Ultraman Tiga Ep. 29: Memory of a Pale Night

Directed by Masaki Harada. Written by Keiichi Hasegawa. Airdate March 22, 1997.

Shinjoh is going on an important test flight, so Daigo is stuck taking Shinjoh’s sister Mayumi to see a show from current pop sensation, Maya Cruz. (It’s not a date, he insists, making sure Rena hears this.) Daigo admits that he doesn’t even know who this Maya Cruz is, which shocks Horii, a Cruz superfan. Of course Horii is a superfan of the big pop star of the moment. Horii’s basically twelve years old and we love him for that. 

Okay, funny stuff over, let’s get back to Shinjoh, who’s doing Maxima Drive tests over Earth. An anomaly strikes his ship — accompanied by strange music — and Shinjoh crashes. When he awakens in the hospital, something isn’t right: he seems uncertain of his identity and the purpose of GUTS. He also becomes abruptly obsessed with Maya Cruz’s music and starts trying to contact her, claiming he’s her brother. Shinjoh then vanishes from the hospital. As the GUTS team tracks him down, they learn the truth about Maya Cruz’s actual identity and the story of a long-separated alien brother and sister.

There’s a potentially superb episode here. Using a hugely successful pop singer as the center of a story about the loneliness of an alien trapped on Earth is a fantastic starting point for a semi-tragic science-fiction tale. The contrast of Maya Cruz’s massive popular success with her sadness from 15 years of abandonment on a strange planet is the kind of character-based drama that Ultra shows have excelled at. 

However, the execution of “Memory of Pale Night” falls short of the possibilities. The episode runs up against two major problems.

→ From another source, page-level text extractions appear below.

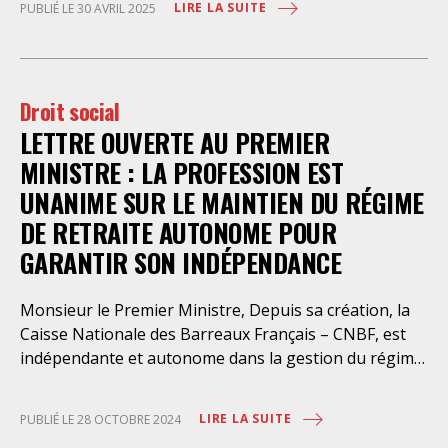
Permanente de Négociation et d’Interprétation
LIRE LA SUITE
PUBLIÉ LE 30 AVRIL 2025
mai à toutes et tous, soyons nombreuses et
(CPPNI) pour obtenir une rémunération
nombreux dans les manifestations !
conventionnelle minimale à 100% du
Droit social
LETTRE OUVERTE AU PREMIER
MINISTRE : LA PROFESSION EST
UNANIME SUR LE MAINTIEN DU RÉGIME
DE RETRAITE AUTONOME POUR
GARANTIR SON INDÉPENDANCE
Monsieur le Premier Ministre, Depuis sa création, la
Caisse Nationale des Barreaux Français – CNBF, est
indépendante et autonome dans la gestion du régime
de retraite de base des avocats. A ce titre, elle collecte
les cotisations et verse les pensions sans que cela ne
LIRE LA SUITE
PUBLIÉ LE 28 OCTOBRE 2024
coûte le moindre euro à l’Etat. S’agissant d’un régime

The first is that the required villain character/Ultra fight opponent, Alien Natarn, is crudely grafted onto the story of the alien siblings. A member of the race pops up for a brief confrontation with Daigo and the alien-controlled Shinjoh, which occurs only moments after Alien Natarn is mentioned for the first time. This leads straight into a short and underwhelming giant monster fight, one of the least interesting yet on the show. Even Tiga looks bored going through the motions fighting the giant form of Alien Natarn, which looks like an off-the-shelf design the art department had lying around.

I have no problem with occasionally keeping the Ultra fight short, or having the giant adversary be more of a fringe figure than the center of the story. (The last episode did something similar, and it worked great.) The way Alien Natarn is used here, however, is distractingly random and over before viewers can care much. It’s too blatantly squeezed in because the episode needed action.

The other problem is Maya Cruz herself. She’s simply not interesting enough to carry the emotional burden of the story. Actress Noriko Tanaka plays Maya with a flat affect, not even showing off much stage presence for the singer’s club performances that bookend the episode. Maya seems less lonely and adrift in her showbiz career and more uninterested or even disdainful of it — and of her fans, honestly. There’s no warmth coming from her except a tiny ember during a coda with Shinjoh, a moment with a nice twist to it. 

I love the idea of an alien singer putting her loneliness into her music, using it as inspiration. But we only get a, well, pale shadow of that. Maya Cruz’s concluding song, the title of the episode, lacks passion, and the montage effect over it doesn’t improve it.

There are a few moments that convey the somber solitude that should suffuse the episode, and they’re all achieved through visuals, like Shinjoh gazing at the stars through his hospital window and Maya looking over a wintry cliffside. This is a noirish-looking episode with several striking shots that the script can’t live up to.

The strongest part comes right at the beginning: the fun banter among the GUTS crew about Maya Cruz and Daigo having no idea who she is. Finding out that Horii is a big fan (a “Cruzer”?) is something I wished factored into the story more than just this single mention. Don’t leave good Horii drama on the table!